Когда-то мы читали книги, из-за которых людей сажали я знаком с человеком,
получившим пять лет лагерей за то, что издал в самиздате Хармса. Представляете,
как мы читали этого Хармса?! Для нас чтение было глотком свободы, противостоянием
идеологическому диктату. Мы боролись за право читать. А сейчас на прилавках
лежат нераскупаемые тома «Архипелага ГУЛАГ», за распечатку которых можно
было попасть в этот самый ГУЛАГ лет на десять… Книга перестала быть персонифицированной,
ее больше не держат в руках, у нее осталось одно только виртуальное пространство,
которое лишило ее многих качеств.
Нынешний мелькающий, всенапродажный мир не хочет, чтобы ты задумывался.

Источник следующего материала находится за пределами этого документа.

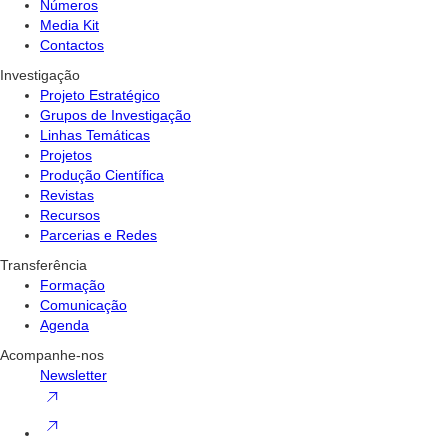
Números
Media Kit
Contactos
Investigação
Projeto Estratégico
Grupos de Investigação
Linhas Temáticas
Projetos
Produção Científica
Revistas
Recursos
Parcerias e Redes
Transferência
Formação
Comunicação
Agenda
Acompanhe-nos
Newsletter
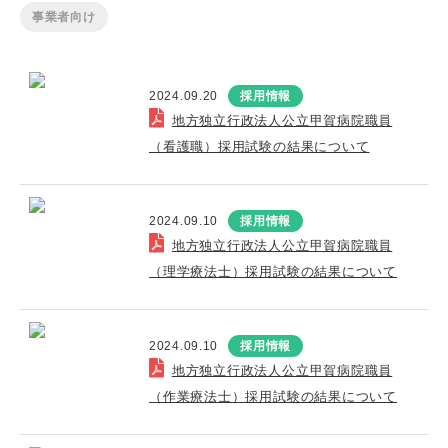
事業者向け
2024.09.20
採用情報
地方独立行政法人公立甲賀病院職員
（看護職）採用試験の結果について
2024.09.10
採用情報
地方独立行政法人公立甲賀病院職員
（理学療法士）採用試験の結果について
2024.09.10
採用情報
地方独立行政法人公立甲賀病院職員
（作業療法士）採用試験の結果について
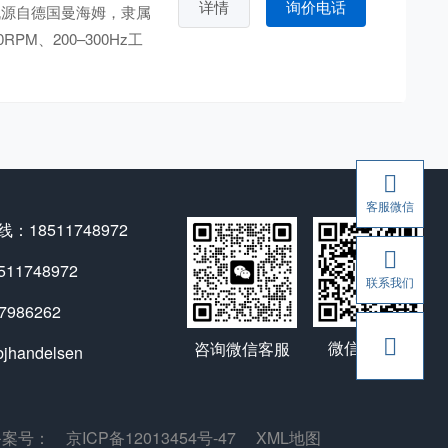
详情
询价电话
电机源自德国曼海姆，隶属
M、200–300Hz工
客服微信
：18511748972
1748972
联系我们
986262
微信公众号
咨询微信客服
andelsen
备案号：
京ICP备12013454号-47
XML地图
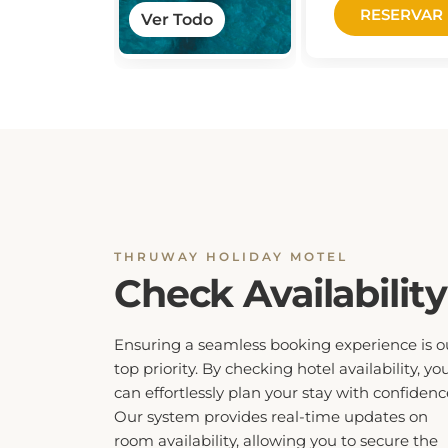
Ver Todo
THRUWAY HOLIDAY MOTEL
Check Availability
Ensuring a seamless booking experience is o
top priority. By checking hotel availability, yo
can effortlessly plan your stay with confidenc
Our system provides real-time updates on
room availability, allowing you to secure the
best accommodations that suit your needs.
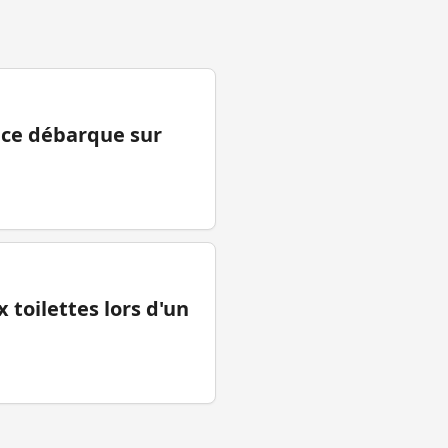
ance débarque sur
 toilettes lors d'un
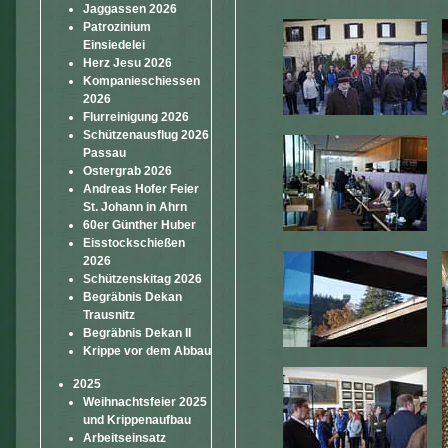
Jaggassen 2026
Patrozinium
Einsiedelei
Herz Jesu 2026
Kompanieschiessen
2026
Flurreinigung 2026
Schützenausflug 2026
Passau
Ostergrab 2026
Andreas Hofer Feier
St. Johann in Ahrn
60er Günther Huber
Eisstockschießen
2026
Schützenskitag 2026
Begräbnis Dekan
Trausnitz
Begräbnis Dekan II
Krippe vor dem Abbau
2025
Weihnachtsfeier 2025
und Krippenaufbau
Arbeitseinsatz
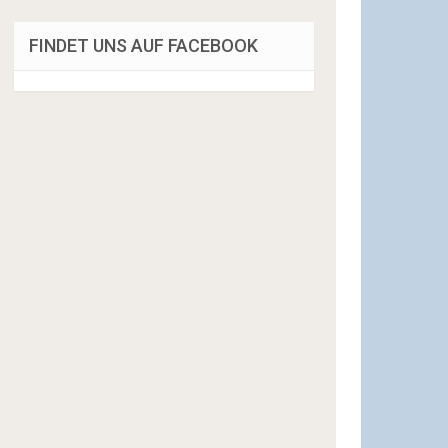
FINDET UNS AUF FACEBOOK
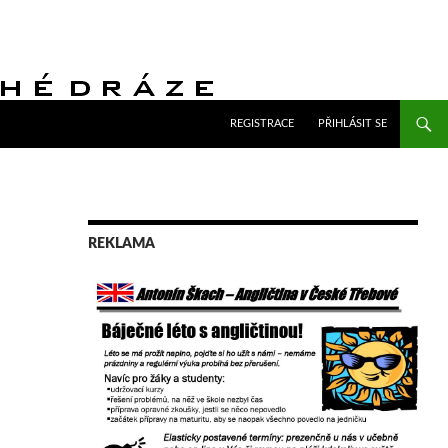
PŘEJÍT K OBSAHU WEBU
REGISTRACE
PŘIHLÁSIT SE
REKLAMA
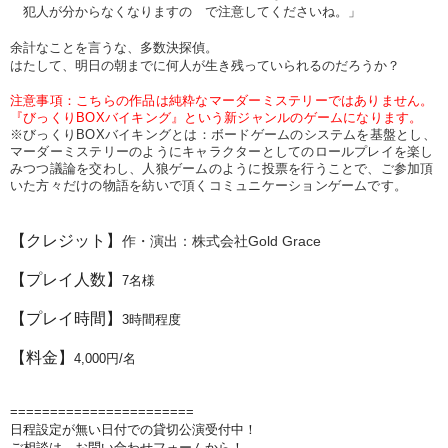
犯人が分からなくなりますの で注意してくださいね。」
余計なことを言うな、多数決探偵。
はたして、明日の朝までに何人が生き残っていられるのだろうか？
注意事項：こちらの作品は純粋なマーダーミステリーではありません。
『びっくりBOXバイキング』という新ジャンルのゲームになります。
※びっくりBOXバイキングとは：ボードゲームのシステムを基盤とし、
マーダーミステリーのようにキャラクターとしてのロールプレイを楽し
みつつ議論を交わし、人狼ゲームのように投票を行うことで、ご参加頂
いた方々だけの物語を紡いで頂くコミュニケーションゲームです。
【クレジット】
作・演出：株式会社Gold Grace
【プレイ人数】
7
名様
【プレイ時間】
3
時間程度
【料金】
4
,0
00円/名
=======================
日程設定が無い日付での貸切公演受付中！
ご相談は、お問い合わせフォームから！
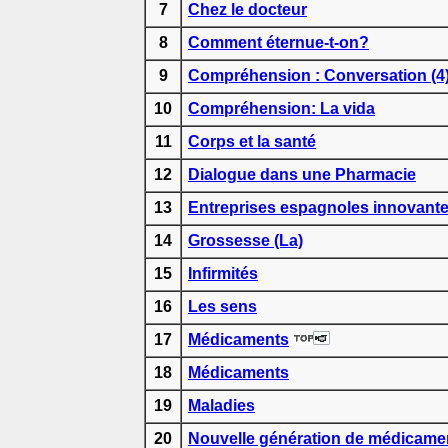
7
Chez le docteur
8
Comment éternue-t-on?
9
Compréhension : Conversation (4
10
Compréhension: La vida
11
Corps et la santé
12
Dialogue dans une Pharmacie
13
Entreprises espagnoles innovant
14
Grossesse (La)
15
Infirmités
16
Les sens
17
Médicaments
18
Médicaments
19
Maladies
20
Nouvelle génération de médicame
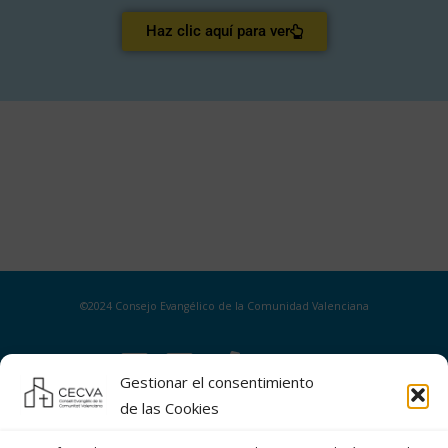
Haz clic aquí para ver
©2024 Consejo Evangélico de la Comunidad Valenciana
Gestionar el consentimiento
de las Cookies
POLÍTICA DE COOKIES (UE)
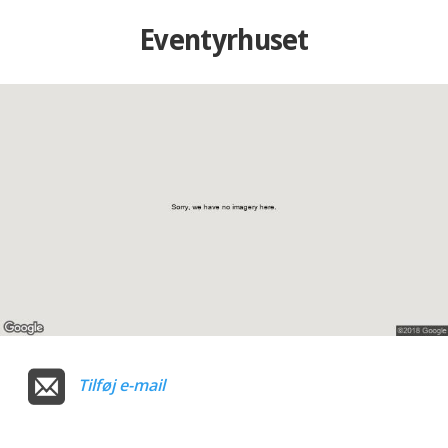
Eventyrhuset
Tilføj e-mail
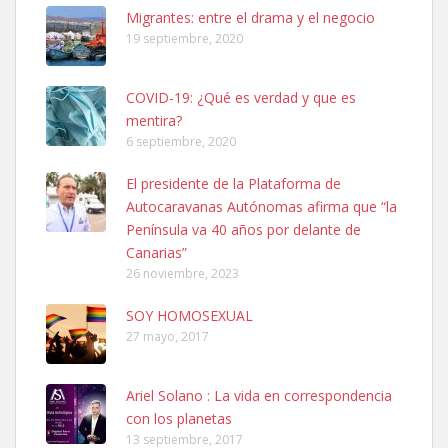
Leales.org » Gran Canaria
|
6.7.2025
Migrantes: entre el drama y el negocio
19 septiembre, 2020
COVID-19: ¿Qué es verdad y que es
mentira?
6 septiembre, 2020
SHIBA PERDIDO AVDA JOSE MESA Y LOPEZ
El presidente de la Plataforma de
PERRO MACHO RAZA SHIBA CON MICROCHIP PERDIDO HOY
Autocaravanas Autónomas afirma que “la
06/07/2025 ZONA MESA Y LOPEZ. ES MUY ASUSTADIZO
Península va 40 años por delante de
Leales.org » Gran Canaria
|
6.7.2025
Canarias”
26 noviembre, 2023
SOY HOMOSEXUAL
27 mayo, 2017
Ariel Solano : La vida en correspondencia
Ninfa perdida
con los planetas
El día 5 se los perdió una ninfa papillera, asustada tiene miedo a la
13 septiembre, 2017
calle, se perdió por la zon...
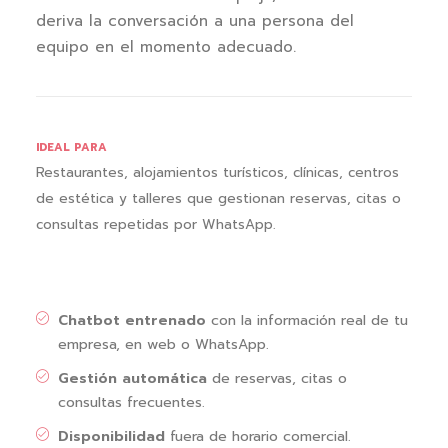
deriva la conversación a una persona del
equipo en el momento adecuado.
IDEAL PARA
Restaurantes, alojamientos turísticos, clínicas, centros
de estética y talleres que gestionan reservas, citas o
consultas repetidas por WhatsApp.
Chatbot entrenado
con la información real de tu
empresa, en web o WhatsApp.
Gestión automática
de reservas, citas o
consultas frecuentes.
Disponibilidad
fuera de horario comercial.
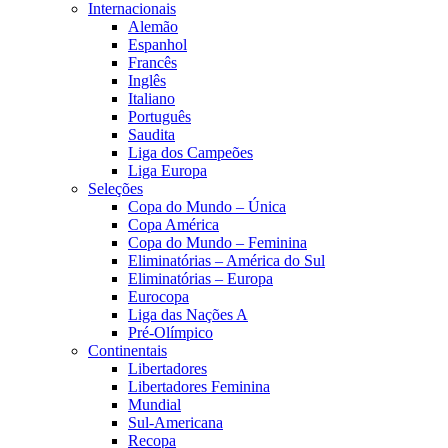
Internacionais
Alemão
Espanhol
Francês
Inglês
Italiano
Português
Saudita
Liga dos Campeões
Liga Europa
Seleções
Copa do Mundo – Única
Copa América
Copa do Mundo – Feminina
Eliminatórias – América do Sul
Eliminatórias – Europa
Eurocopa
Liga das Nações A
Pré-Olímpico
Continentais
Libertadores
Libertadores Feminina
Mundial
Sul-Americana
Recopa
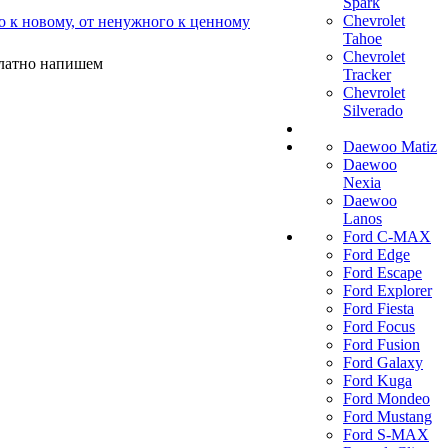
Spark
Chevrolet
о к новому, от ненужного к ценному
Tahoe
Chevrolet
платно напишем
Tracker
Chevrolet
Silverado
Daewoo Matiz
Daewoo
Nexia
Daewoo
Lanos
Ford C-MAX
Ford Edge
Ford Escape
Ford Explorer
Ford Fiesta
Ford Focus
Ford Fusion
Ford Galaxy
Ford Kuga
Ford Mondeo
Ford Mustang
Ford S-MAX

Он хочет, чтобы ты покупал, ел, расслаблялся, включив телевизор. А все,
что мы тупо поглощаем через телевизор, - это накипь, которая оседает в
нас, и от нее не так-то просто потом избавиться, мы пропитываемся ею. И
мы идем туда, где нас встряхнут, впрыснут адреналинчику, как на американских
горках. Ух, полетел! А куда ты летишь?! Зачем?!
Идет массовая инфантилизация мира. Заинтересовать подростка голым задом
очень легко. И эта методика - заинтересовать и встряхнуть тем, что легче
всего возбуждает - распространяется на нацию, на мир. Особенно это видно
в Штатах. Мой брат, живущий в Нью-Йорке, тонкий и интеллигентный человек,
теряет связь с собственными детьми, которые, просачиваясь сквозь телевизор,
уходят от него… У них другие ценности - развлечься, получить удовольствие,
поспать, пожрать. Но там молодые люди хоть работают, у нас они этому еще
и не научились.
- Будем надеяться, что ваш спектакль поможет зрителям повзрослеть.